Bütün kaleleriniz ve “arka bahçeleriniz” elden gitti. Yetkili ama sorumsuz bürokratlarınızın esamisi bile okunmuyor. Askere işmar çakamıyorsunuz. Eski mutlu günlerde olduğu gibi karargâh ziyaretlerinde bulunamıyorsunuz. 
 

Silahlarınızın da bir önemi kalmadı. (28 Şubat sürecinde, “İlericilerin tankları var” 
buyurmuştunuz...) 

Bütün aracı ve vasi kurumlarınız eski Türkiye’yle birlikte gömüldü.

Bundan sonra halk var.

Bundan sonra halk ne diyorsa o olacak.

Hatırlayalım:

Eskiden, Çankaya’da oturacak şahsı belirlemek için tanklar yürütülürdü, uçaklar uçurulurdu, şantaj ve kolpa yöntemine başvurulurdu, “milletvekili borsaları” kurulurdu.

Her Cumhurbaşkanlığı seçimi, bir darbeyi icbar ederdi. İşkence tezgahları kurulurdu.

Her kaos, bir generali Çankaya’ya çıkarırdı.

Mesela...

Bilgisi, birikimi, siyasi kavrayışı tartışmalı Cevdet Sunay, Cumhurbaşkanlığını bir cuntaya (“Türk Silahlı Kuvvetler Birliği” cuntasına) borçludur. Menderes’in asılması öç duygularını köreltmeye yetmemiş, MBK’nın getirdiklerini yetersiz bulan, “Konvansiyon Anayasası”na bile burun kıvıran bir cunta... Katı devletçi bir anayasa yapılmalı, Kemalizm dışındaki bütün düşünceler yasaklanmalıydı. Ülkeyi resmen ve fiilen oligarşi yönetmeliydi

Bu cuntanın “en mutemet” elemanıydı Sunay.
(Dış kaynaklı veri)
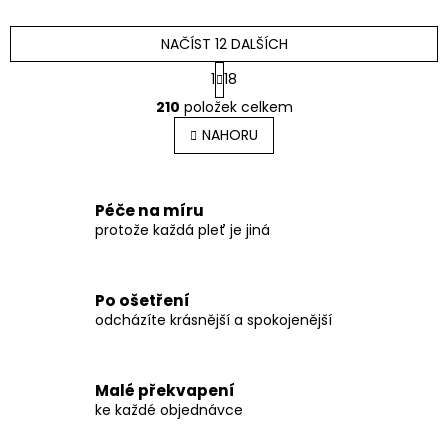
NAČÍST 12 DALŠÍCH
S
1
18
t
O
r
210
položek celkem
v
á
l
NAHORU
n
á
k
o
d
v
a
á
c
Péče na míru
n
í
protože každá pleť je jiná
í
p
r
v
Po ošetření
k
odcházíte krásnější a spokojenější
y
v
ý
p
Malé překvapení
i
ke každé objednávce
s
u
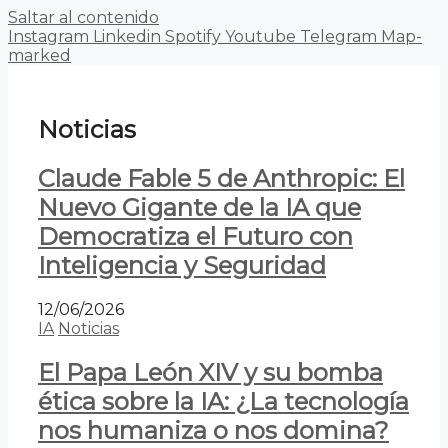
Saltar al contenido
Instagram
Linkedin
Spotify
Youtube
Telegram
Map-
marked
Noticias
Claude Fable 5 de Anthropic: El
Nuevo Gigante de la IA que
Democratiza el Futuro con
Inteligencia y Seguridad
12/06/2026
IA
Noticias
El Papa León XIV y su bomba
ética sobre la IA: ¿La tecnología
nos humaniza o nos domina?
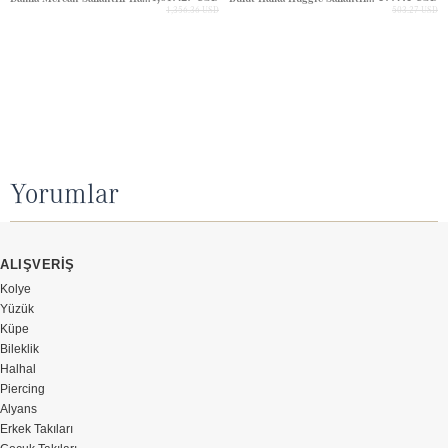
1,356.36 USD
503.27 USD
Yorumlar
ALIŞVERİŞ
Kolye
Yüzük
Küpe
Bileklik
Halhal
Piercing
Alyans
Erkek Takıları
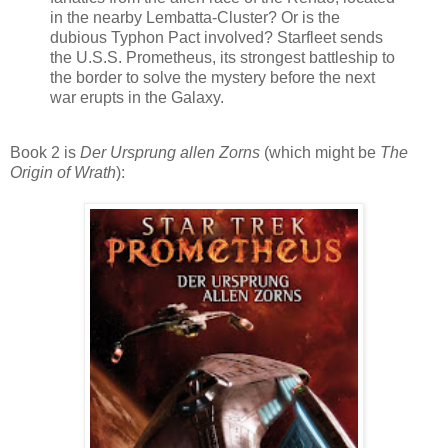
in the nearby Lembatta-Cluster? Or is the
dubious Typhon Pact involved? Starfleet sends
the U.S.S. Prometheus, its strongest battleship to
the border to solve the mystery before the next
war erupts in the Galaxy.
Book 2 is
Der Ursprung allen Zorns
(which might be
The
Origin of Wrath
):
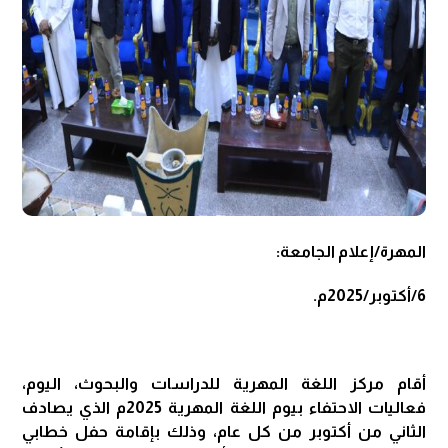
المهرة/إعلام الجامعة:
6/أكتوبر/2025م.
أقام مركز اللغة المهرية للدراسات والبحوث، اليوم،
فعاليات الاحتفاء بيوم اللغة المهرية 2025م الذي يصادف
الثاني من أكتوبر من كل عام، وذلك بإقامة حفل خطابي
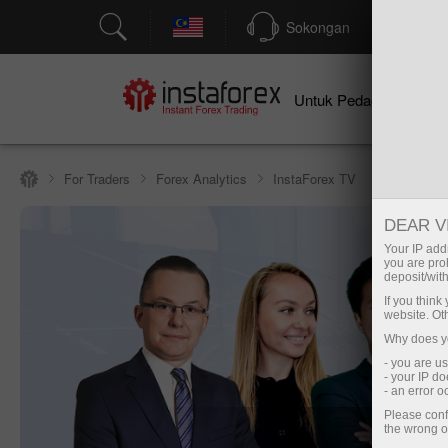
Sokongan
P
Un
Untuk Pedagang
For Traders
Forex Analytics
InstaForex TV
DEAR V
Your IP addr
you are proh
deposit/with
If you thin
website. Ot
Why does yo
- you are u
- your IP d
- an error 
Please conf
I
the wrong o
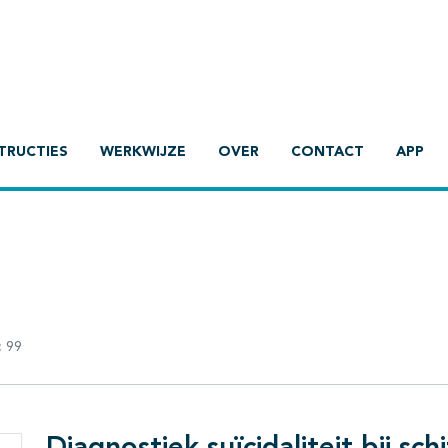
TRUCTIES
WERKWIJZE
OVER
CONTACT
APP
:
99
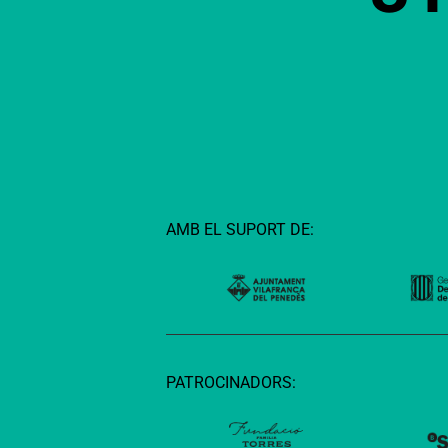
AMB EL SUPORT DE:
PATROCINADORS:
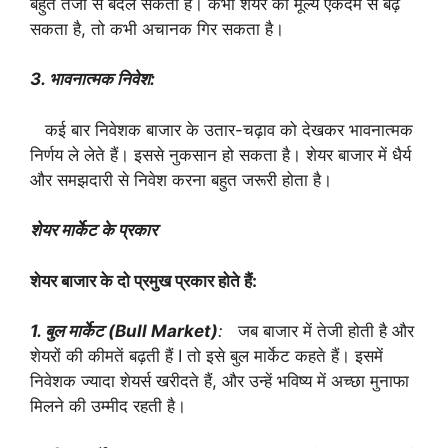
बहुत तेजी से बदल सकती हैं। कभी शेयर का मूल्य एकदम से बढ़
सकता है, तो कभी अचानक गिर सकता है।
3. भावनात्मक निवेश:
कई बार निवेशक बाजार के उतार-चढ़ाव को देखकर भावनात्मक
निर्णय ले लेते हैं। इससे नुकसान हो सकता है। शेयर बाजार में धैर्य
और समझदारी से निवेश करना बहुत जरूरी होता है।
शेयर मार्केट के प्रकार
शेयर बाजार के दो प्रमुख प्रकार होते हैं:
1. बुल मार्केट (Bull Market)
:
जब बाजार में तेजी होती है और
शेयरों की कीमतें बढ़ती हैं I तो इसे बुल मार्केट कहते हैं। इसमें
निवेशक ज्यादा शेयर्स खरीदते हैं, और उन्हें भविष्य में अच्छा मुनाफा
मिलने की उम्मीद रहती है।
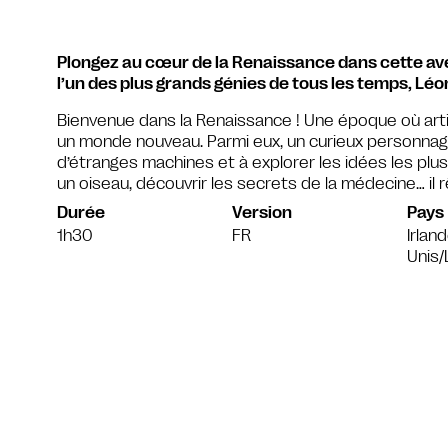
Plongez au cœur de la Renaissance dans cette av
l’un des plus grands génies de tous les temps, Léo
Bienvenue dans la Renaissance ! Une époque où artis
un monde nouveau. Parmi eux, un curieux personnag
d’étranges machines et à explorer les idées les plus
un oiseau, découvrir les secrets de la médecine… il
Durée
Version
Pays
1h30
FR
Irlan
Unis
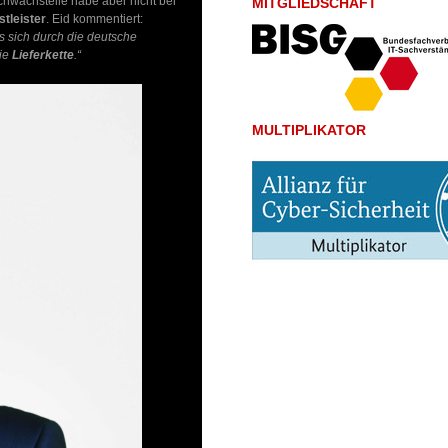
chwachstelle habe aber nicht bei
MITGLIEDSCHAFT
tleister
. Eid kommentiert:
das sich durch die deutsche
die
Lieferkette
.“
MULTIPLIKATOR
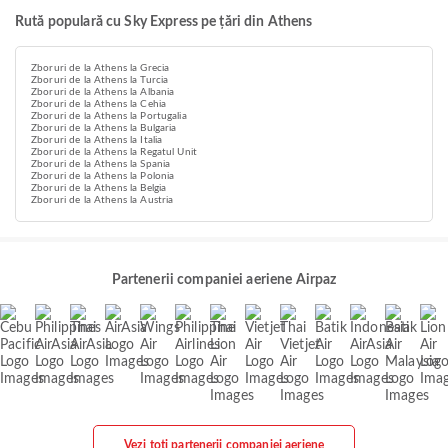
Rută populară cu Sky Express pe țări din Athens
Zboruri de la Athens la Grecia
Zboruri de la Athens la Turcia
Zboruri de la Athens la Albania
Zboruri de la Athens la Cehia
Zboruri de la Athens la Portugalia
Zboruri de la Athens la Bulgaria
Zboruri de la Athens la Italia
Zboruri de la Athens la Regatul Unit
Zboruri de la Athens la Spania
Zboruri de la Athens la Polonia
Zboruri de la Athens la Belgia
Zboruri de la Athens la Austria
Partenerii companiei aeriene Airpaz
Vezi toți partenerii companiei aeriene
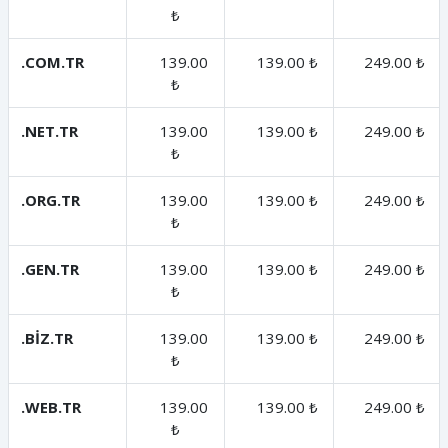
₺
.COM.TR
139.00
139.00 ₺
249.00 ₺
₺
.NET.TR
139.00
139.00 ₺
249.00 ₺
₺
.ORG.TR
139.00
139.00 ₺
249.00 ₺
₺
.GEN.TR
139.00
139.00 ₺
249.00 ₺
₺
.BİZ.TR
139.00
139.00 ₺
249.00 ₺
₺
.WEB.TR
139.00
139.00 ₺
249.00 ₺
₺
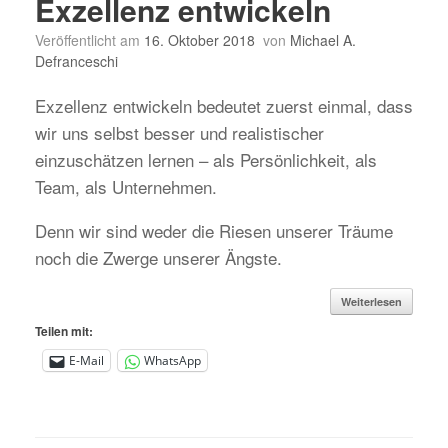
Exzellenz entwickeln
Veröffentlicht am
16. Oktober 2018
von
Michael A.
Defranceschi
Exzellenz entwickeln bedeutet zuerst einmal, dass
wir uns selbst besser und realistischer
einzuschätzen lernen – als Persönlichkeit, als
Team, als Unternehmen.
Denn wir sind weder die Riesen unserer Träume
noch die Zwerge unserer Ängste.
Weiterlesen
Teilen mit:
E-Mail
WhatsApp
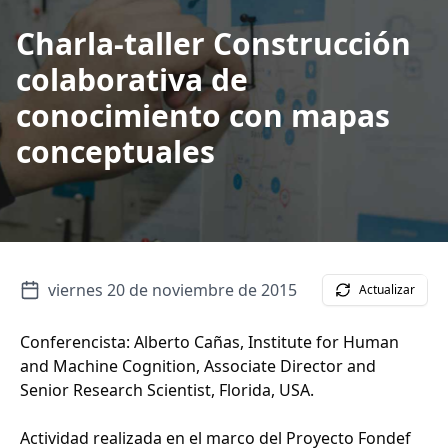
Charla-taller Construcción
colaborativa de
conocimiento con mapas
conceptuales
viernes 20 de noviembre de 2015
Actualizar
Conferencista: Alberto Cañas, Institute for Human
and Machine Cognition, Associate Director and
Senior Research Scientist, Florida, USA.
Actividad realizada en el marco del Proyecto Fondef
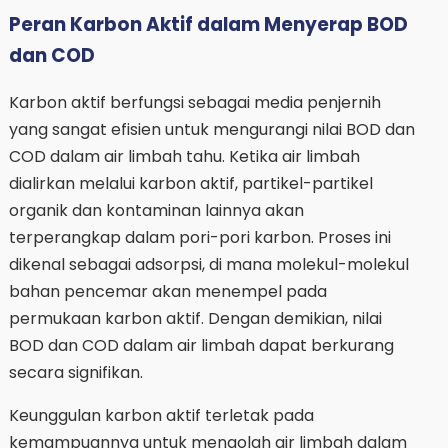
Peran Karbon Aktif dalam Menyerap BOD
dan COD
Karbon aktif berfungsi sebagai media penjernih
yang sangat efisien untuk mengurangi nilai BOD dan
COD dalam air limbah tahu. Ketika air limbah
dialirkan melalui karbon aktif, partikel-partikel
organik dan kontaminan lainnya akan
terperangkap dalam pori-pori karbon. Proses ini
dikenal sebagai adsorpsi, di mana molekul-molekul
bahan pencemar akan menempel pada
permukaan karbon aktif. Dengan demikian, nilai
BOD dan COD dalam air limbah dapat berkurang
secara signifikan.
Keunggulan karbon aktif terletak pada
kemampuannya untuk mengolah air limbah dalam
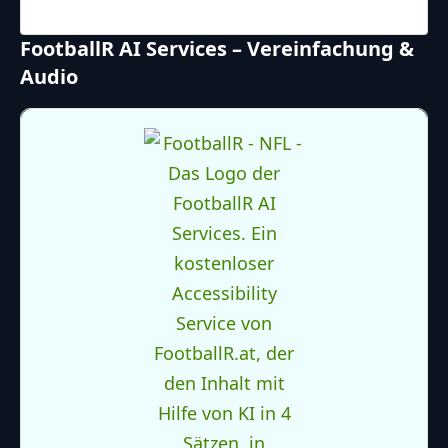
Final
FootballR AI Services – Vereinfachung &
Audio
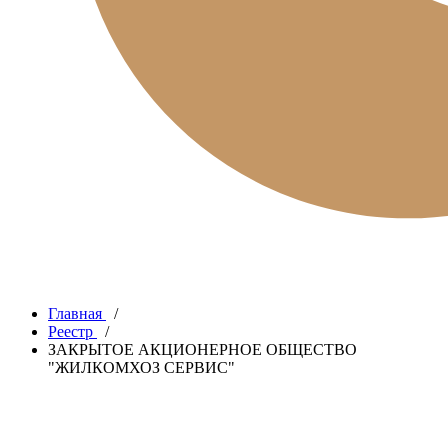
Главная
/
Реестр
/
ЗАКРЫТОЕ АКЦИОНЕРНОЕ ОБЩЕСТВО
"ЖИЛКОМХОЗ СЕРВИС"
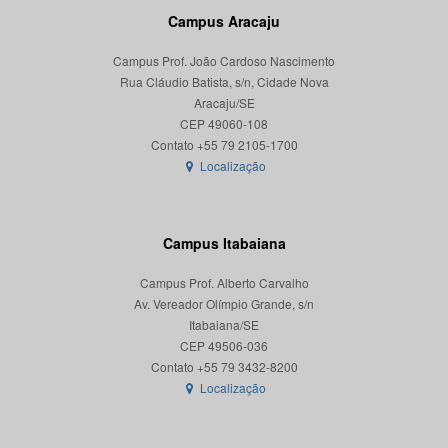
Campus Aracaju
Campus Prof. João Cardoso Nascimento
Rua Cláudio Batista, s/n, Cidade Nova
Aracaju/SE
CEP 49060-108
Localização
Campus Itabaiana
Campus Prof. Alberto Carvalho
Av. Vereador Olímpio Grande, s/n
Itabaiana/SE
CEP 49506-036
Localização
Şimdi sadece kendisine atfedilen fıkralarla (bir “fıkra kahramanı” olarak) hatırlanıyor.

Bizi Sunay’a mahkûm eden “siyaset alışkanlığı”, meşruiyetini (!) Mareşal Fevzi Çakmak’ın masasına bırakılan “tabanca”dan alıyordu. İsmet Paşa’yı denkleme dahil eden o tabanca 23 yıl sonra “halkın adayı” Ali Fuat Başgil’in şakağına dayanacak ve Cemal Gürsel Cumhurbaşkanı olarak Çankaya’ya çıkacaktır.

Ve Fahri Sabit Korutürk...

Müseccel cuntacı Faruk Gürler’i Cumhurbaşkanı seçtirmek isteyenlerin yol açtığı kaos yüzünden denkleme girdi, ilk “çatı adayı” olarak Çankaya’ya çıktı.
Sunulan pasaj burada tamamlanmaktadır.